### Work order:
An exact reproduction of all the entries is what the answer must contain.

Collected data
------

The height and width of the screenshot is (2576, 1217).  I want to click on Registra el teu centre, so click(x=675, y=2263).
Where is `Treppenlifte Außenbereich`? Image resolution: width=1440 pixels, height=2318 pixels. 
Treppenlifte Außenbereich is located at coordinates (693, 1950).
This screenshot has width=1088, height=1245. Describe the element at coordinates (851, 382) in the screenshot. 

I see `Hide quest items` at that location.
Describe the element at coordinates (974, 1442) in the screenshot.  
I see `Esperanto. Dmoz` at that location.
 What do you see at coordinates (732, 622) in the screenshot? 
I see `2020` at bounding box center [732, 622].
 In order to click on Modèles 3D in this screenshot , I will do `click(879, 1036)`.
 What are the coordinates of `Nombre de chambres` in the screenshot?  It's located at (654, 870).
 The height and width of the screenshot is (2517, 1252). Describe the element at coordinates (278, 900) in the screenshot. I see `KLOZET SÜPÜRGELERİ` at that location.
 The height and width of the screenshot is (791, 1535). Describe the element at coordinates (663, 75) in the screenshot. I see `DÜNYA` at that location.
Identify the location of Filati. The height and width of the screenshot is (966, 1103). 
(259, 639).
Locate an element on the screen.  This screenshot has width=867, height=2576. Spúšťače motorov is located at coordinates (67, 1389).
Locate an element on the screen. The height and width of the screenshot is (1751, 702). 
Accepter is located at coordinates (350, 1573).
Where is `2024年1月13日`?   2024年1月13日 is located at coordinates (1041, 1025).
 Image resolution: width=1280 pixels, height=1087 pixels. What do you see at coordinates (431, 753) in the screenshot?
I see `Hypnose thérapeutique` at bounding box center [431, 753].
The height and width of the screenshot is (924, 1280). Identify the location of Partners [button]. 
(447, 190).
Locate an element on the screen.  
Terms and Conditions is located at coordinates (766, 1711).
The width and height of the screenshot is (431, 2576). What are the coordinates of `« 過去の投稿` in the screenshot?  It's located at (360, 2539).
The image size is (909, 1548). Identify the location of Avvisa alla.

------

### Exercise response:
The height and width of the screenshot is (2576, 1217).  I want to click on Registra el teu centre, so click(x=675, y=2263).
Where is `Treppenlifte Außenbereich`? Image resolution: width=1440 pixels, height=2318 pixels. 
Treppenlifte Außenbereich is located at coordinates (693, 1950).
This screenshot has width=1088, height=1245. Describe the element at coordinates (851, 382) in the screenshot. 

I see `Hide quest items` at that location.
Describe the element at coordinates (974, 1442) in the screenshot.  
I see `Esperanto. Dmoz` at that location.
 What do you see at coordinates (732, 622) in the screenshot? 
I see `2020` at bounding box center [732, 622].
 In order to click on Modèles 3D in this screenshot , I will do `click(879, 1036)`.
 What are the coordinates of `Nombre de chambres` in the screenshot?  It's located at (654, 870).
 The height and width of the screenshot is (2517, 1252). Describe the element at coordinates (278, 900) in the screenshot. I see `KLOZET SÜPÜRGELERİ` at that location.
 The height and width of the screenshot is (791, 1535). Describe the element at coordinates (663, 75) in the screenshot. I see `DÜNYA` at that location.
Identify the location of Filati. The height and width of the screenshot is (966, 1103). 
(259, 639).
Locate an element on the screen.  This screenshot has width=867, height=2576. Spúšťače motorov is located at coordinates (67, 1389).
Locate an element on the screen. The height and width of the screenshot is (1751, 702). 
Accepter is located at coordinates (350, 1573).
Where is `2024年1月13日`?   2024年1月13日 is located at coordinates (1041, 1025).
 Image resolution: width=1280 pixels, height=1087 pixels. What do you see at coordinates (431, 753) in the screenshot?
I see `Hypnose thérapeutique` at bounding box center [431, 753].
The height and width of the screenshot is (924, 1280). Identify the location of Partners [button]. 
(447, 190).
Locate an element on the screen.  
Terms and Conditions is located at coordinates (766, 1711).
The width and height of the screenshot is (431, 2576). What are the coordinates of `« 過去の投稿` in the screenshot?  It's located at (360, 2539).
The image size is (909, 1548). Identify the location of Avvisa alla.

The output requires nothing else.